#NCGA: Hager’s push for caucus-driven leadership ruffling some feathers
Incoming House majority leader Mike Hager is trying to open up the decision making process in the General Assembly’s lower chamber. Typically, the big decisions in that chamber have been made behind closed doors by the speaker and a handful of close advisers and legislative allies. Some of the chamber’s longer-serving members — including some close allies of former speaker Thom Tillis — are not exactly thrilled with Hager’s idea.
One House insider filled us in:
”Hager’s point is pretty simple. There are 70-plus members of the Republican caucus who got elected by their consituents to come up here and make decisions and represent them. What we’ve had is a handful of folks making the decisions for everybody, and a bunch of others sitting around in the dark, twiddling their thumbs and waiting for marching orders. Hager wants to ensure that the House’s direction and caucus’s strategy includes decisions reached by the caucus as a whole. He wants to make sure a broad spectrum of voices is heard — that everybody who wants to toss in their two cents gets to. Some people are hollering about that, saying ‘We need to empower our speaker.’ Hager is not talking about stripping the speaker of power. He’s talking about creating a real sense of teamwork and transparency. I don’t see how that is a bad thing.”
My source tells me this move was spawned from frustration with the SOP of the Tillis era in the House. There reportedly wasn’t much discussion outside of the upper echelon of leadership. My source tells me that House members were regularly misled about the tone and tenor and content of discussions between the House and Senate.
My source describes Hager as a highly-popular figure within the House Republican caucus — as well as among key members of the Senate Republican caucus — who can leverage that into some success with this quest.
The Republican Party in North Carolina used to pride itself that it was a party that operated from the bottom up, instead of from the top down like the Democrats. Hager is to be praised for his attempts to bring those solid traditions back to the GOP. Tillis, and indeed Boehner, prefer the Democrats’ top-down model, and to me that makes them not much of Republicans.
Just goes to show there really is only one party with two different names. So that’s why I think a new party titled Constitutional Conservative Party should form calling citizens from ‘the other party with two names’ and all walks of life, red and yellow black and white to rally behind and around the Constitution. Give citizens a place to go who are tired of the status quo progressive liberal ideology of the other party with two names.
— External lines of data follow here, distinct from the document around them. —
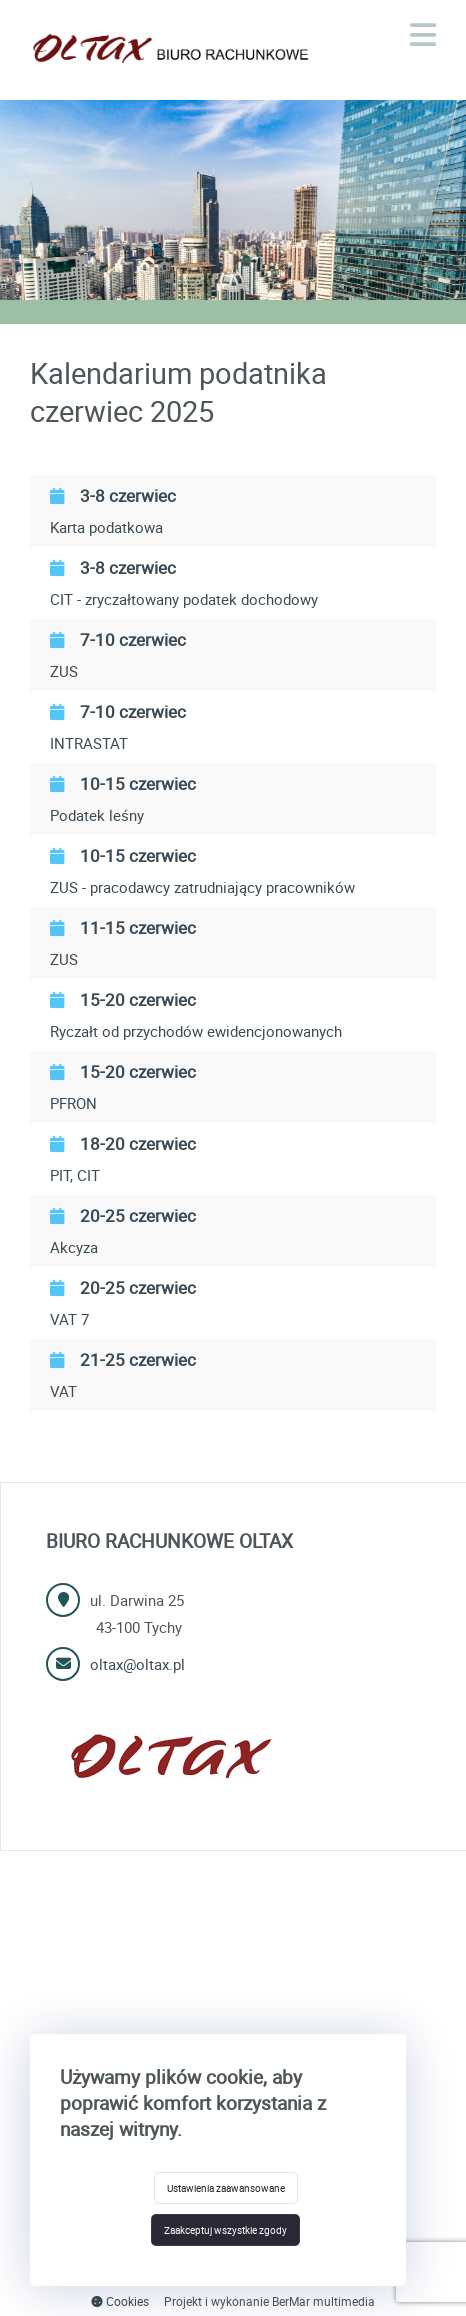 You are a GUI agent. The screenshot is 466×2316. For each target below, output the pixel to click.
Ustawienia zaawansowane (226, 2188)
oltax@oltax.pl (137, 1664)
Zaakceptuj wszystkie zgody (225, 2230)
After dropping out of the race for Speaker, Hager needed multiple ballots to defeat, of all people, Jason Saine in the race for Leader. He may prove himself to be a giant, but “highly popular” is not a moniker he has, yet, earned.
Not only has Mike Hager won the popular votes of the caucus but also the conservative votes as well, just so you know he only lost the Rino votes. FYI just ask Jason!
So, what’s the position of the GOP’s new House Speaker? That will tell the tale,
Good for Representative Hager. Hopefully he will prevail. This is what Thom Tillis acted like when he was first elected. This is what the people want.
About time an elected official used a novel idea of getting feedback from the other elected quorum than a handful of elite. I wish him success in this endeavor.